• **WHAT YOU SHOULD DO**
No pictures are to be included when the entries below are reproduced exactly.

[Collected data]
+ + + + +

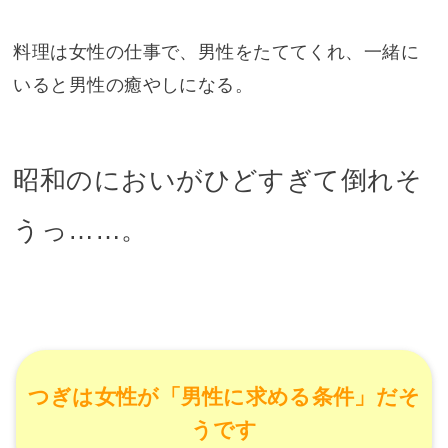
料理は女性の仕事で、男性をたててくれ、一緒に
いると男性の癒やしになる。
昭和のにおいがひどすぎて倒れそ
うっ……。
つぎは女性が「男性に求める条件」だそ
うです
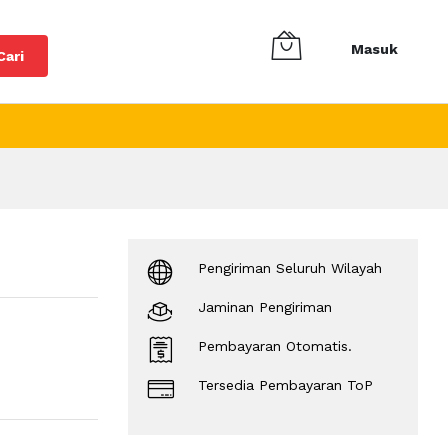
Masuk
Cari
Pengiriman Seluruh Wilayah
Jaminan Pengiriman
Pembayaran Otomatis.
Tersedia Pembayaran ToP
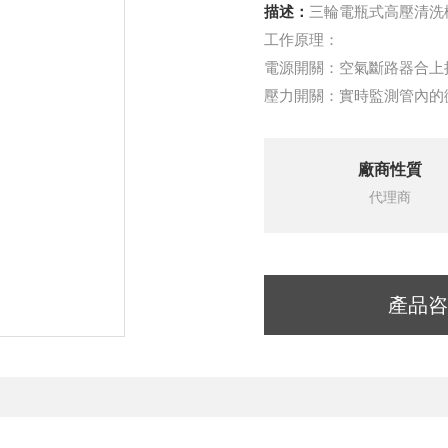
描述：
三輪電瓶式高壓清洗
工作原理：
電源開關：空氣斷路器合上接
壓力開關：實時監測管內的
廠商性質
代理商
產品咨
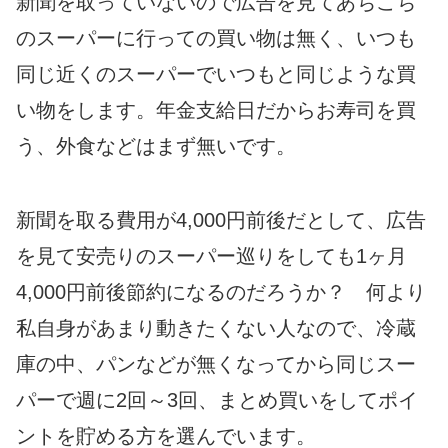
新聞を取っていないので広告を見てあちこち
のスーパーに行っての買い物は無く、いつも
同じ近くのスーパーでいつもと同じような買
い物をします。年金支給日だからお寿司を買
う、外食などはまず無いです。
新聞を取る費用が4,000円前後だとして、広告
を見て安売りのスーパー巡りをしても1ヶ月
4,000円前後節約になるのだろうか？ 何より
私自身があまり動きたくない人なので、冷蔵
庫の中、パンなどが無くなってから同じスー
パーで週に2回～3回、まとめ買いをしてポイ
ントを貯める方を選んでいます。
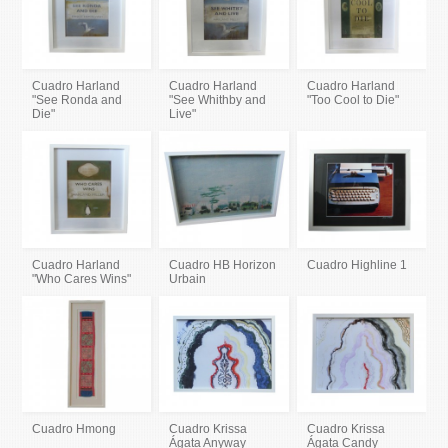
Cuadro Harland
Cuadro Harland
Cuadro Harland
"See Ronda and
"See Whithby and
"Too Cool to Die"
Die"
Live"
Cuadro Harland
Cuadro HB Horizon
Cuadro Highline 1
"Who Cares Wins"
Urbain
Cuadro Hmong
Cuadro Krissa
Cuadro Krissa
Ágata Anyway
Ágata Candy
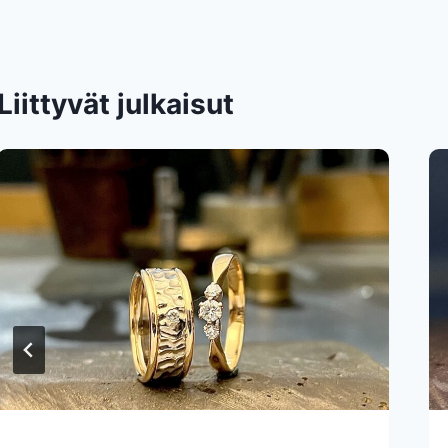
Liittyvät julkaisut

+ + + + +

• **COMPLETED EXERCISE**
料理は女性の仕事で、男性をたててくれ、一緒に
いると男性の癒やしになる。
昭和のにおいがひどすぎて倒れそ
うっ……。
つぎは女性が「男性に求める条件」だそ
うです
Masuk
Cari
Pengiriman Seluruh Wilayah
Jaminan Pengiriman
Pembayaran Otomatis.
Tersedia Pembayaran ToP
描述：
三輪電瓶式高壓清洗
工作原理：
電源開關：空氣斷路器合上接
壓力開關：實時監測管內的
廠商性質
代理商
產品咨
新聞を取っていないので広告を見てあちこち
のスーパーに行っての買い物は無く、いつも
同じ近くのスーパーでいつもと同じような買
い物をします。年金支給日だからお寿司を買
う、外食などはまず無いです。
新聞を取る費用が4,000円前後だとして、広告
を見て安売りのスーパー巡りをしても1ヶ月
4,000円前後節約になるのだろうか？ 何より
私自身があまり動きたくない人なので、冷蔵
庫の中、パンなどが無くなってから同じスー
パーで週に2回～3回、まとめ買いをしてポイ
ントを貯める方を選んでいます。
Cuadro Harland
Cuadro Harland
Cuadro Harland
"See Ronda and
"See Whithby and
"Too Cool to Die"
Die"
Live"
Cuadro Harland
Cuadro HB Horizon
Cuadro Highline 1
"Who Cares Wins"
Urbain
Cuadro Hmong
Cuadro Krissa
Cuadro Krissa
Ágata Anyway
Ágata Candy
Liittyvät julkaisut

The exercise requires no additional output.